Genio de las letras y de la literatura universal, su vida y su destino como novelista, poeta y dramaturgo estuvieron ligados también a la historia y al Ejército, ya que antes de alcanzar la gloria como escritor, Cervantes fue ante todo militar. Viejo soldado de los tercios españoles, una de las unidades de Infantería más duras y eficaces del siglo XVI, sus vivencias ejerciendo el oficio de las armas están presentes en toda su obra y, muy especialmente, en el inmortal don Quijote.
Su destacada vida militar pasó por alistarse en la compañía del capitán Diego de Urbina, perteneciente al Tercio de Miguel de Moncada. En sus filas, Cervantes combatió en la batalla naval de Lepanto en 1571, donde resultó herido en el pecho y en la mano izquierda, la cual quedó inutilizada para siempre y le valió el sobrenombre de ‘el manco de Lepanto’. Tras esta gesta, entró como soldado aventajado a la compañía de Manuel Ponce de León, encuadrada primero en el Tercio de Lope de Figueroa y, después, en el de Sicilia, del que hoy son herederos el Regimiento Acorazado ‘Córdoba’ nº10 y el Regimiento de Infantería ‘Tercio Viejo de Sicilia’ nº 67, respectivamente.

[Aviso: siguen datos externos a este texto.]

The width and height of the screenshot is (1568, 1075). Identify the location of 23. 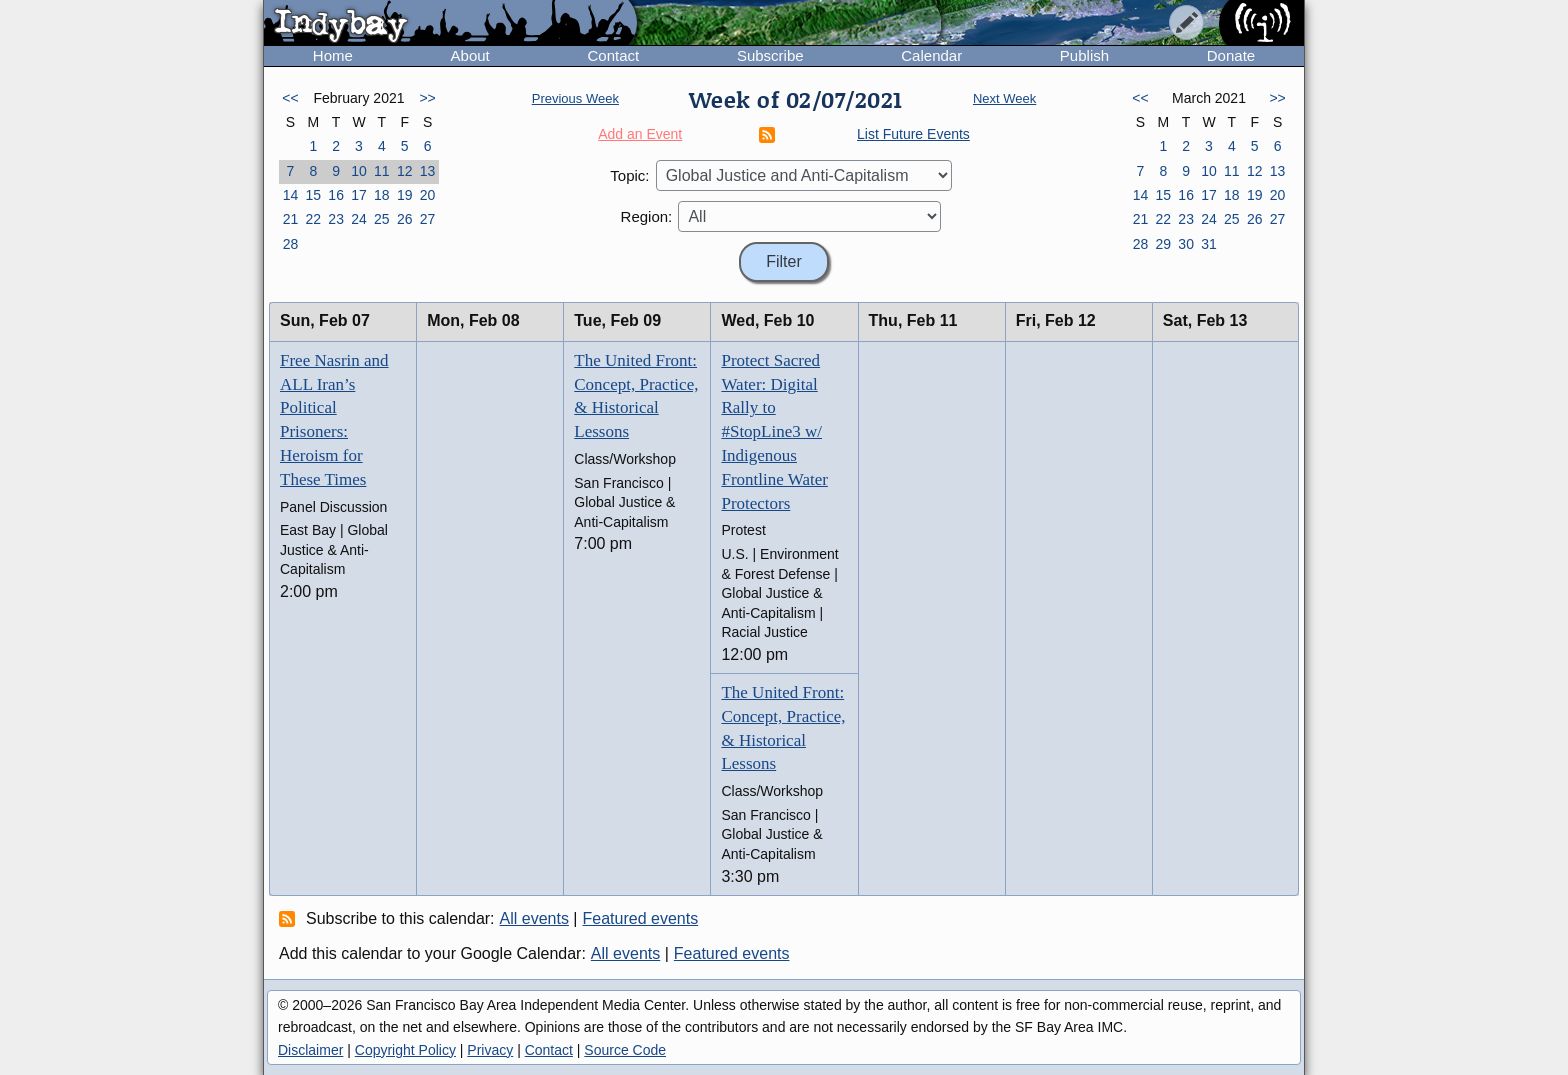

Aunque han pasado más de cuatro siglos desde su muerte en 1616, las Fuerzas Armadas siguen mostrando su orgullo por uno de sus miembros más ilustres y recordándole en forma de homenajes o exposiciones en cuanto tienen ocasión.
Para la Armada, el escritor fue ante todo “un soldado de mar”, que combatió para defender los intereses de la Corona española en el Mediterráneo y el Atlántico, en una época en la que se fecha el origen de la actual Infantería de Marina, la más antigua del mundo. Apresado por piratas berberiscos en su travesía desde Nápoles a España, el Cervantes soldado permaneció cautivo en Argel durante cinco años, una dura experiencia que se plasmó en obras teatrales como ‘El trato de Argel’ o ‘Los baños de Argel’.
Pero sin duda, uno de los reflejos más importantes de su pasado militar tiene lugar en el ‘Discurso de las armas y las letras’ de El Quijote, en el que a través del personaje de ‘el Cautivo’, considerado profundamente autobiográfico, se describe la dualidad entre los dos oficios de Cervantes: “Dicen las letras que sin ellas no se podrían sustentar las armas, porque la guerra también tiene sus leyes y está sujeta a ellas, y que las leyes caen debajo de lo que son letras y letrados. A esto responden las armas que las leyes no se podrán sustentar sin ellas, porque con las armas se defienden las repúblicas, se conservan los reinos, se guardan las ciudades, se aseguran los caminos, se despejan los mares de cosarios, y, finalmente, si por ellas no fuese, las repúblicas, los reinos, las monarquías, las ciudades, los caminos de mar y tierra estarían sujetos al rigor y a la confusión que trae consigo la guerra el tiempo que dura”.